Monday, November 28, 2005
As you may recall, when I graduated from college, I went back to my parents and laid on the couch watching repeats of "In the Heat of the Night" for a month until my mom made it clear that I could not spend the rest of my life dreaming about Bubba Skinner and hoping that none of my college friends knew what a failure I was.
So, I got a job at the local newspaper.
One of the most fun things about working at the newspaper is that the police scanner was always on. And, since the town was tiny, not much happened.
Here are the two things I remember:
1. There were three city police men, not counting the Chief. One night, one of the police men got on the scanner looking for the Chief, because he had caught the other two police men taking pictures of teenage girls wearing nothing but police hats and holsters while posing on the hood of one of the police cars.
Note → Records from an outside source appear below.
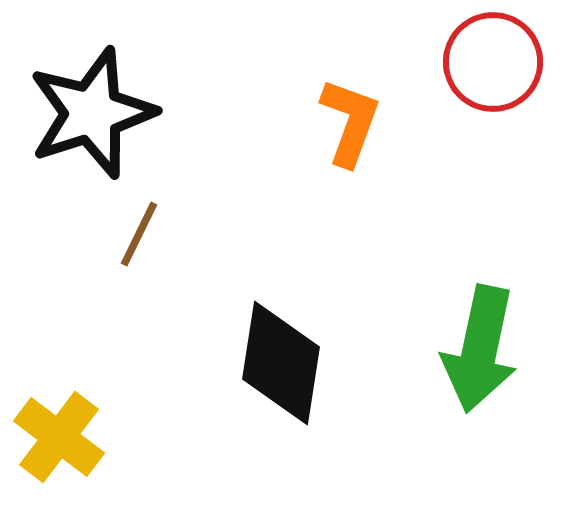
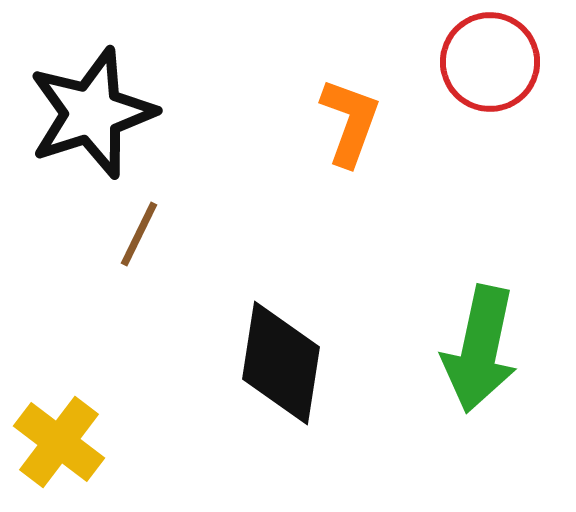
red circle: moved 3 px left
yellow cross: moved 5 px down
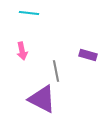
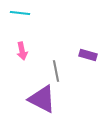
cyan line: moved 9 px left
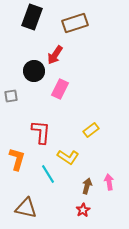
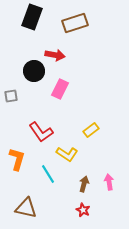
red arrow: rotated 114 degrees counterclockwise
red L-shape: rotated 140 degrees clockwise
yellow L-shape: moved 1 px left, 3 px up
brown arrow: moved 3 px left, 2 px up
red star: rotated 16 degrees counterclockwise
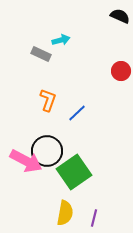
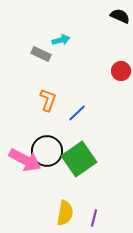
pink arrow: moved 1 px left, 1 px up
green square: moved 5 px right, 13 px up
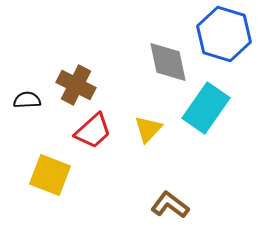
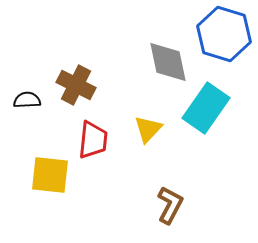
red trapezoid: moved 9 px down; rotated 42 degrees counterclockwise
yellow square: rotated 15 degrees counterclockwise
brown L-shape: rotated 81 degrees clockwise
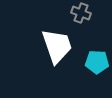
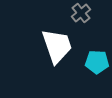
gray cross: rotated 30 degrees clockwise
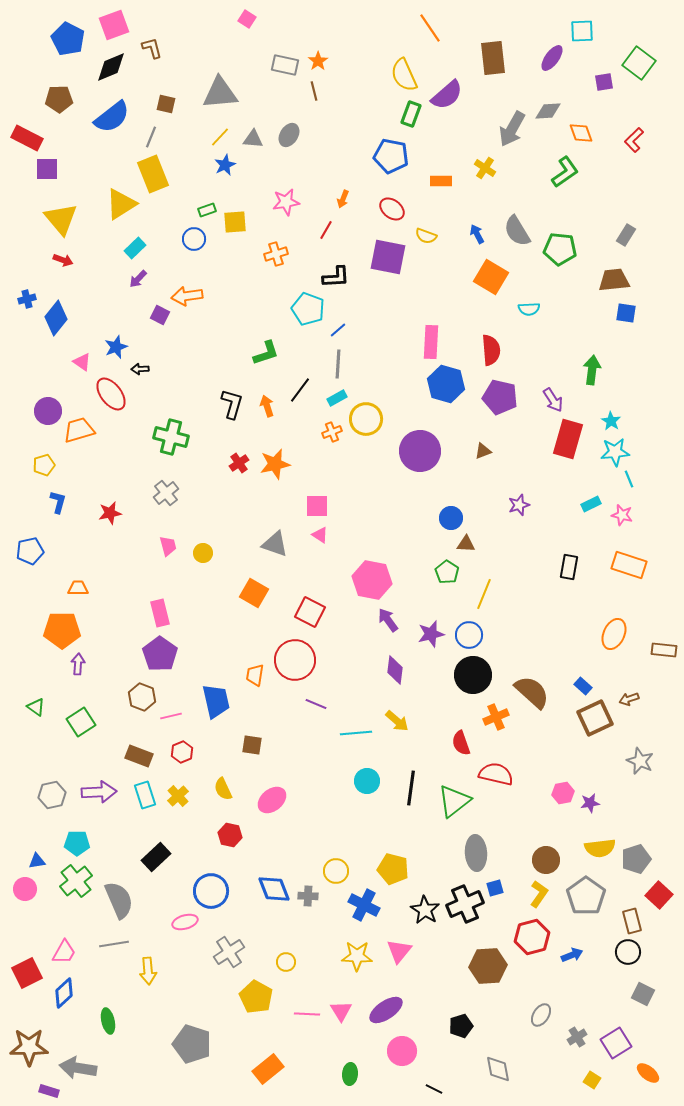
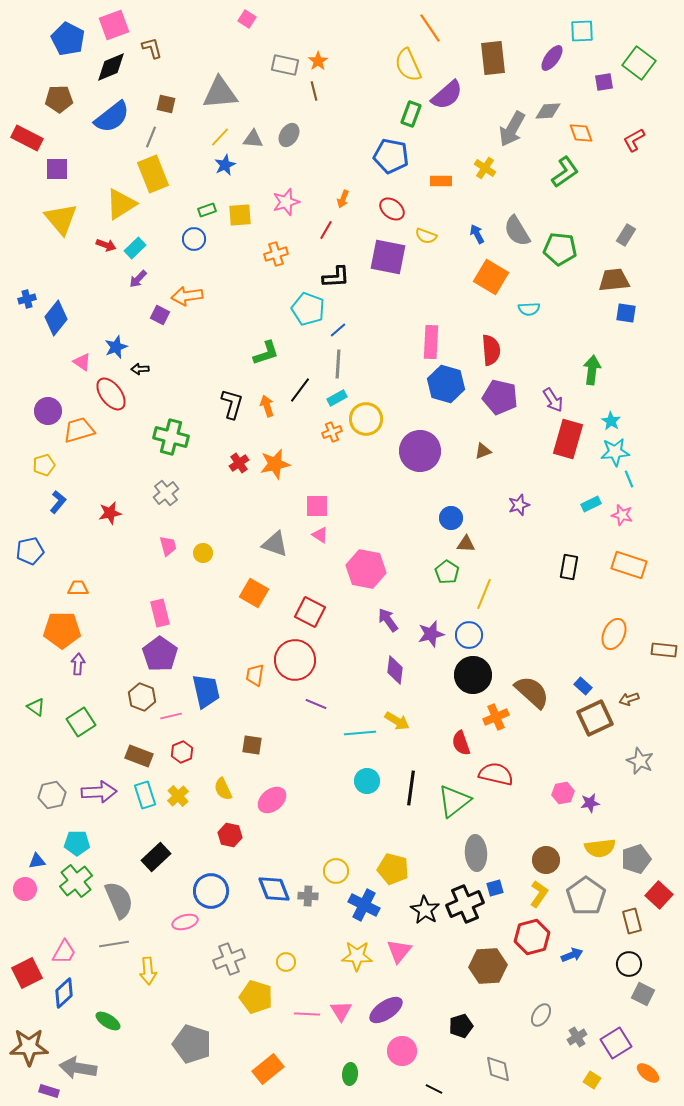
yellow semicircle at (404, 75): moved 4 px right, 10 px up
red L-shape at (634, 140): rotated 15 degrees clockwise
purple square at (47, 169): moved 10 px right
pink star at (286, 202): rotated 8 degrees counterclockwise
yellow square at (235, 222): moved 5 px right, 7 px up
red arrow at (63, 260): moved 43 px right, 15 px up
blue L-shape at (58, 502): rotated 25 degrees clockwise
pink hexagon at (372, 580): moved 6 px left, 11 px up
blue trapezoid at (216, 701): moved 10 px left, 10 px up
yellow arrow at (397, 721): rotated 10 degrees counterclockwise
cyan line at (356, 733): moved 4 px right
gray cross at (229, 952): moved 7 px down; rotated 12 degrees clockwise
black circle at (628, 952): moved 1 px right, 12 px down
yellow pentagon at (256, 997): rotated 12 degrees counterclockwise
green ellipse at (108, 1021): rotated 45 degrees counterclockwise
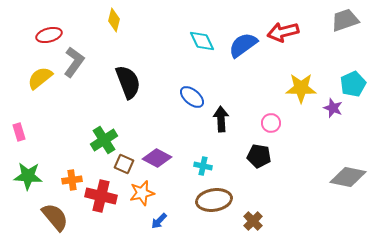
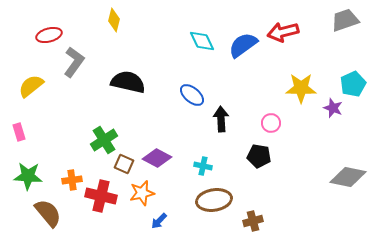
yellow semicircle: moved 9 px left, 8 px down
black semicircle: rotated 56 degrees counterclockwise
blue ellipse: moved 2 px up
brown semicircle: moved 7 px left, 4 px up
brown cross: rotated 30 degrees clockwise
Nothing says, "Do what you want, folks" like a town having to replace half its police force at once.
2. One night, the police went to break up a party out in the country. They hollered for the kids to come out of the woods and get their asses home, but the kids wouldn't come. And so they called all the kids' parents and reported that their cars had been found abandoned out in the country and so if the parents wouldn't come get them right then, at two in the morning, the cars would be towed.
Anyway, one of the weirder people I encountered that year was the son of the owner of the International Harvester dealership in town. He was my age, or maybe a little older--the son, not the owner--and he was surprisingly bland looking.
I don't know if you've ever seen any people like this, but it's like there's nothing distinguishing about them. They aren't ugly or too good looking or tall or short and they don't have dimples or a kind of grin that makes you feel like they might be up for some no good. And, seriously, the minute they leave your sight, you can't remember what they even looked like.
That was this guy.
And at least once a week, he would call me at work and ask, "When are we going to go out?" and I would say, at the encouragement of the ad department, "As soon as you ask me." and he never did.
Which was fine with me.
But (and because), the mind-blowing part was that he was fucking both his fiancee and his fiancee's mother and everyone in town knew it. I still think back on how bland he was and marvel.
Maybe liking non-descript men runs in families and he was just lucky enough to find such a family.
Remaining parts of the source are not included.